§ **Instructions to follow**:
Line filter on the word "Total": copy each matching line from the entries.

§ **Dataset content**:
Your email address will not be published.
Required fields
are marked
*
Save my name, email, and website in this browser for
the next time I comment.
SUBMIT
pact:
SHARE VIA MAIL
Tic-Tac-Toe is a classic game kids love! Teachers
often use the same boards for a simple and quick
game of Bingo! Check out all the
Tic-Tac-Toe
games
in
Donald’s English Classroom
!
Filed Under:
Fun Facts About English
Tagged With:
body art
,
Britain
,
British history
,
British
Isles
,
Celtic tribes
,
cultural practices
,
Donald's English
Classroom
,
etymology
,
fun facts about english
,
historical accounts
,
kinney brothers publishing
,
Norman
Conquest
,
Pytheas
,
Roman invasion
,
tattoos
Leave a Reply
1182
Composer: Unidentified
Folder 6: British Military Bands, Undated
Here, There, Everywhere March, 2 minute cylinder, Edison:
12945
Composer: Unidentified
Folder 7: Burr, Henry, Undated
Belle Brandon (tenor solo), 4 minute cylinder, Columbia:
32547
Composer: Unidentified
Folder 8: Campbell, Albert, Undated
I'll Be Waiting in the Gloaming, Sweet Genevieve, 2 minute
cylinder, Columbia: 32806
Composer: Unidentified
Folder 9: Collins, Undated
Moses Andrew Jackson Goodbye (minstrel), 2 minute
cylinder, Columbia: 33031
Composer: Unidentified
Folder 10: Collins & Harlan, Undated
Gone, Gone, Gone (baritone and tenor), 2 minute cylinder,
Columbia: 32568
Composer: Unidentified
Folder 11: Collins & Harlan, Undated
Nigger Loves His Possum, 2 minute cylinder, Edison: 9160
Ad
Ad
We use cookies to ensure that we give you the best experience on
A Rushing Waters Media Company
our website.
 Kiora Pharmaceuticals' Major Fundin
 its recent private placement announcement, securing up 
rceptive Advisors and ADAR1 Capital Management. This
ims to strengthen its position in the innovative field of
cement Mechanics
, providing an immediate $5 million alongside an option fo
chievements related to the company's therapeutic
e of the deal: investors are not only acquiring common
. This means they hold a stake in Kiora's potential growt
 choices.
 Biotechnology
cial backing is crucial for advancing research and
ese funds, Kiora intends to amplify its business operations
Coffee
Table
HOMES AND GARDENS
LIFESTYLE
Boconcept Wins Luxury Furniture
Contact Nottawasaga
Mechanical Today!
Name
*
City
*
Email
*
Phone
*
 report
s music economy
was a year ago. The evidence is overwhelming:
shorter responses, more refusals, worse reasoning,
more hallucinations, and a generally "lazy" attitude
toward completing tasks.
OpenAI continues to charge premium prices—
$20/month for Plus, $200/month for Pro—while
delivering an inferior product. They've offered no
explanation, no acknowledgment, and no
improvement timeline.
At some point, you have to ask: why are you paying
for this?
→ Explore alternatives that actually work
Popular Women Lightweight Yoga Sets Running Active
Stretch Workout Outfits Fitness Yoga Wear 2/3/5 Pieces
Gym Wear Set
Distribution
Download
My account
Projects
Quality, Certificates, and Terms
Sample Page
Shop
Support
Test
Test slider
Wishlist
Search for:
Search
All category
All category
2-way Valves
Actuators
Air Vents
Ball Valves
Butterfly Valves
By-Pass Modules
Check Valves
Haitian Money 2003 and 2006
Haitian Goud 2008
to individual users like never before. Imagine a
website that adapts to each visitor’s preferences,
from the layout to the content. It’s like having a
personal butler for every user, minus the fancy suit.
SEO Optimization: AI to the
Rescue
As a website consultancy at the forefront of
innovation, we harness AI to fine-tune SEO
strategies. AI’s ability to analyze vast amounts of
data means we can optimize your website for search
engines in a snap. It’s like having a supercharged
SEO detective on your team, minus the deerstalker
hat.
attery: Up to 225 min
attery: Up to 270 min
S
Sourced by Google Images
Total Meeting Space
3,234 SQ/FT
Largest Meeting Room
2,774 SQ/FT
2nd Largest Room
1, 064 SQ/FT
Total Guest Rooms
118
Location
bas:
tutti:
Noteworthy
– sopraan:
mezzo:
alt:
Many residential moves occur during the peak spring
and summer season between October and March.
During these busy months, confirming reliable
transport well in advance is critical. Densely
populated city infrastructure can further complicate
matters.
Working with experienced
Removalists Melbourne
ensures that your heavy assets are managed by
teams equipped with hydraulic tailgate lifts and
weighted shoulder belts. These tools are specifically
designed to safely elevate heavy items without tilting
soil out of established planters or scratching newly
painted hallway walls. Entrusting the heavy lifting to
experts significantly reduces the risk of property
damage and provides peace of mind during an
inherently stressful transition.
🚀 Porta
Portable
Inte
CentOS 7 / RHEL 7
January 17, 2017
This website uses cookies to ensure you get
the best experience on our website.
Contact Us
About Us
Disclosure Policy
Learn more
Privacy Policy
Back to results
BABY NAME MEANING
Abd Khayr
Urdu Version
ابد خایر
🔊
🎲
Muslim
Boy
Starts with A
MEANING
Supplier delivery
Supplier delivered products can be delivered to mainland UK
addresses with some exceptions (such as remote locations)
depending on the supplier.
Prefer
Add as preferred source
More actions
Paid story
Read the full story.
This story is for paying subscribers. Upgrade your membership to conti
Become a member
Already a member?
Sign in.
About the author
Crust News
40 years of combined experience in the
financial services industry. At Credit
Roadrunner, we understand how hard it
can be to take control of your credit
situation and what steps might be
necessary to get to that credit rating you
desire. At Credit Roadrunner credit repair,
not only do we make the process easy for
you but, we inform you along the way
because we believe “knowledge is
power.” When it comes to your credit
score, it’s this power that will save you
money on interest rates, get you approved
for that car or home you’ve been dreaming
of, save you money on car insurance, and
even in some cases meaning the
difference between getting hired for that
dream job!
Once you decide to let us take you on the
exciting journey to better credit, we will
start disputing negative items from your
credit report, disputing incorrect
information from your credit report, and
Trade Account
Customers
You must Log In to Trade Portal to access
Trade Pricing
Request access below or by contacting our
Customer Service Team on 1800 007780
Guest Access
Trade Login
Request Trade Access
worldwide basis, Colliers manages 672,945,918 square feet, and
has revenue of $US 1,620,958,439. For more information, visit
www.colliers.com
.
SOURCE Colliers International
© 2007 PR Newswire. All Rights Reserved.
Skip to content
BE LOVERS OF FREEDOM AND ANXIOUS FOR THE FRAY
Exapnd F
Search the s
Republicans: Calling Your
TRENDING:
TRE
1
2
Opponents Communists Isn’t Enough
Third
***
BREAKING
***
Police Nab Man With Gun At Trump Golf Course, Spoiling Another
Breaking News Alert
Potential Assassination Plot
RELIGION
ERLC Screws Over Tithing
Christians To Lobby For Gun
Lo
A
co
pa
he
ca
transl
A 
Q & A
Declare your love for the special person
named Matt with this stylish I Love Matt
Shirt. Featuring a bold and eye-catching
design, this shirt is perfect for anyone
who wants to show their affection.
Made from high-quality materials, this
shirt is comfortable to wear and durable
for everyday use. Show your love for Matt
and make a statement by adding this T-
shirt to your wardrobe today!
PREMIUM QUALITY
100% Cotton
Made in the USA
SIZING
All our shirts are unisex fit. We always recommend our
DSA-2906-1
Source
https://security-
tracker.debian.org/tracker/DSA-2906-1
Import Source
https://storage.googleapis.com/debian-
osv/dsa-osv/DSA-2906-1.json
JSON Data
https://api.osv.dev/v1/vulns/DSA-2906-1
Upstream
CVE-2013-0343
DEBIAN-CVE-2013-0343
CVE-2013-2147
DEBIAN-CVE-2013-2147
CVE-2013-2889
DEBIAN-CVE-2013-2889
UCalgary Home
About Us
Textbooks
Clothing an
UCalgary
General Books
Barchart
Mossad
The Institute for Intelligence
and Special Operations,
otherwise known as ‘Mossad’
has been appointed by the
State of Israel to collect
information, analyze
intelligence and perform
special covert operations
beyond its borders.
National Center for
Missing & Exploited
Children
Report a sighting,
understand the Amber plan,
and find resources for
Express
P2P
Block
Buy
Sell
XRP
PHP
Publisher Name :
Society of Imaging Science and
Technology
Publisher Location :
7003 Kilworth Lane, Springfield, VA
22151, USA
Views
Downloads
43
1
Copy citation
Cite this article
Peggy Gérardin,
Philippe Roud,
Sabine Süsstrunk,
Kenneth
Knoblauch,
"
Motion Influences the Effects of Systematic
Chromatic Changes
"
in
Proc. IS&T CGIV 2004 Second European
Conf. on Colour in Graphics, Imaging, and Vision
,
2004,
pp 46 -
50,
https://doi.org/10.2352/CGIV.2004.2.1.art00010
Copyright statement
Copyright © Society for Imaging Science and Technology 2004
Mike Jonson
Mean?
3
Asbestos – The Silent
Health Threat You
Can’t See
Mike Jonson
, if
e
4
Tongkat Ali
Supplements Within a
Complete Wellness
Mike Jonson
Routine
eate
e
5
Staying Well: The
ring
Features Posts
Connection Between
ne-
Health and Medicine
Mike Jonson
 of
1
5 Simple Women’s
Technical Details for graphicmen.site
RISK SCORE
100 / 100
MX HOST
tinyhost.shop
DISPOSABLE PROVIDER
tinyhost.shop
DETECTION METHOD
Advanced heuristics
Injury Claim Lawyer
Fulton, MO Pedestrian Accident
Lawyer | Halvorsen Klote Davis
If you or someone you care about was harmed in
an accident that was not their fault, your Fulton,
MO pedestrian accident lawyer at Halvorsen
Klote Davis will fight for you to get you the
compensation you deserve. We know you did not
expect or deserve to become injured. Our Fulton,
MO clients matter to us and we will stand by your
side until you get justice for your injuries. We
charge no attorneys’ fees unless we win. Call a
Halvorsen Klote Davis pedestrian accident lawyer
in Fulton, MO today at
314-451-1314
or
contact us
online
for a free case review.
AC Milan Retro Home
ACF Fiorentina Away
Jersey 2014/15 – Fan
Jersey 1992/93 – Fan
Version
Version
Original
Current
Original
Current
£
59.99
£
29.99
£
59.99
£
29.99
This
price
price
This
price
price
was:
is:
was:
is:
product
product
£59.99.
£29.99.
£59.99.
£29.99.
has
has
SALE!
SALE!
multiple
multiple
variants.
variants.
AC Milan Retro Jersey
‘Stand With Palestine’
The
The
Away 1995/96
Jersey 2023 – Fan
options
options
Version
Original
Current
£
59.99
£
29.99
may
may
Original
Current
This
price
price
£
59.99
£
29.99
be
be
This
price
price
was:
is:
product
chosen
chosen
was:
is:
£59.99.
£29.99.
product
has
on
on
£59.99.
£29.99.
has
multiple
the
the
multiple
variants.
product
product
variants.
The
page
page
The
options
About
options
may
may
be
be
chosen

§ **Answer for this exercise**:
Total Meeting Space
Total Guest Rooms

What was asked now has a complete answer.